Generated: November 2025
Author: DAGPT

## 1) Prerequisites (Snowflake Worksheets - Python)

- Run this notebook in a **Python worksheet** within Snowsight (Snowflake UI) which has Anaconda integration.
- No local `pip install` or credentials needed — Snowflake manages the environment and credentials for you.
- Before running the ingestion cell, upload the files to the stage via the **Data -> Stages -> RAW.JSON_STAGE -> Upload** UI, or use SnowSQL to `PUT` the files to the stage from your local machine.

Files to upload:
- `FCT_SALES_10000.ndjson`
- `DIM_PRODUCT.json`


## 2.1) Snowpark Architecture — Client vs Server

**Client (Notebook / Snowpark API):**
- The client (your Snowsight Python worksheet) builds a logical plan using Snowpark DataFrame operations.
- It **does not** execute heavy computations locally; instead it creates a plan to send to Snowflake.

**Server (Snowflake Compute Engine):**
- Snowflake receives the logical plan and executes it inside its compute layer, pushing down SQL for efficient server-side processing.
- Advantages: reduced data transfer, secure execution, and scalable compute.

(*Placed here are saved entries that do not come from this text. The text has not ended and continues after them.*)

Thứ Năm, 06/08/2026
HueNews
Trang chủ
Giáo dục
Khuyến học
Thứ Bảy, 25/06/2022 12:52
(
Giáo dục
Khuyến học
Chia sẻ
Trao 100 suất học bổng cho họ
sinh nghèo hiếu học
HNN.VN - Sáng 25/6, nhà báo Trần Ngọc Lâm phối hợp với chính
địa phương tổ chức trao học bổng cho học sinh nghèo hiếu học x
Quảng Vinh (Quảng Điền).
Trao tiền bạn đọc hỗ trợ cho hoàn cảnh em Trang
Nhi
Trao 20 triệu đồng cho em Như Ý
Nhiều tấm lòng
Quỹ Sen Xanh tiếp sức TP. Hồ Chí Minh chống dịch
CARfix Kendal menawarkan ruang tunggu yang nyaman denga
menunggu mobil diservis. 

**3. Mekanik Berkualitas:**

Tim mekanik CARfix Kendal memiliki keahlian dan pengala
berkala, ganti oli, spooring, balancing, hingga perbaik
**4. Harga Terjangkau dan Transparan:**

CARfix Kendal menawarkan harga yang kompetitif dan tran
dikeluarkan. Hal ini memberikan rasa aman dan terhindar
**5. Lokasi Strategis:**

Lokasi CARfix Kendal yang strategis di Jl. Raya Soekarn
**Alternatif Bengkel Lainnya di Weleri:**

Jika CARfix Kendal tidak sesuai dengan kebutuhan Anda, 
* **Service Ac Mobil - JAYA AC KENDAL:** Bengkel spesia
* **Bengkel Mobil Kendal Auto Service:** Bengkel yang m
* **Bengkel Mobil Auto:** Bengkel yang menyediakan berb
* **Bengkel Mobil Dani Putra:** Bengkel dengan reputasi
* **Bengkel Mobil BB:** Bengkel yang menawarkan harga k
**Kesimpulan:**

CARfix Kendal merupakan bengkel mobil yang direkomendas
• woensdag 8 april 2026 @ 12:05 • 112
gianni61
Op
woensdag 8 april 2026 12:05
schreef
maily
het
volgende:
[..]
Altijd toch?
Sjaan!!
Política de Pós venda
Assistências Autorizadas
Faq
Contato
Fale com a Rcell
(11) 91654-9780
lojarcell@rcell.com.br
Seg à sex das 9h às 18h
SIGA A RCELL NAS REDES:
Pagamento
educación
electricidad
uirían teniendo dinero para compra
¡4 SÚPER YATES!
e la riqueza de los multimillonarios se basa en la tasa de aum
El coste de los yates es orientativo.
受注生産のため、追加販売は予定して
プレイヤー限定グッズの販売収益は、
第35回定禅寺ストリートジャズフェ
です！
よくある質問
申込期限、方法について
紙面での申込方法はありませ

**Demo tips in this notebook:**
- Use `.explain()` on a DataFrame to view the SQL plan and confirm server-side pushdown.
- Use `.show()` to execute and preview results; avoid `.collect()` on large datasets.


In [None]:
# 1) Get Snowpark session inside Snowsight Notebook
# -------------------------------------------------
# New Snowflake Notebook runtimes do NOT auto-create a `session` variable.
# Instead, they provide a function get_active_session() to retrieve the live session.
# This block works in ALL Snowsight Notebook runtimes.

try:
    from snowflake.snowpark.context import get_active_session
    
    # Fetch the active Snowflake-managed session
    session = get_active_session()
    
    print("Snowpark session acquired via get_active_session().")
    print("Connected to account:", session.get_current_account())

except Exception as e:
    print("ERROR: Could not obtain the Snowpark session using get_active_session().")
    print("Details:", e)
    raise Exception(
        "Your notebook is not running under the Snowflake Python runtime.\n"
        "Check: Notebook Settings → Runtime → Snowflake Python Runtime"
    )




## 2.2) Create database, schemas, and stage

This cell creates `POS_DEMO` database, the `RAW`/`PROD` schemas, and the internal stage `@RAW.JSON_STAGE`. You only need to run it once.


In [None]:
# Create database and schemas
session.sql("CREATE DATABASE IF NOT EXISTS POS_DEMO").collect()
session.sql("CREATE SCHEMA IF NOT EXISTS POS_DEMO.RAW").collect()
session.sql("CREATE SCHEMA IF NOT EXISTS POS_DEMO.PROD").collect()

# Create internal stage under RAW schema
session.sql("CREATE OR REPLACE STAGE POS_DEMO.RAW.JSON_STAGE").collect()

print("✅ Database, schemas, and stage ensured: POS_DEMO.RAW.JSON_STAGE")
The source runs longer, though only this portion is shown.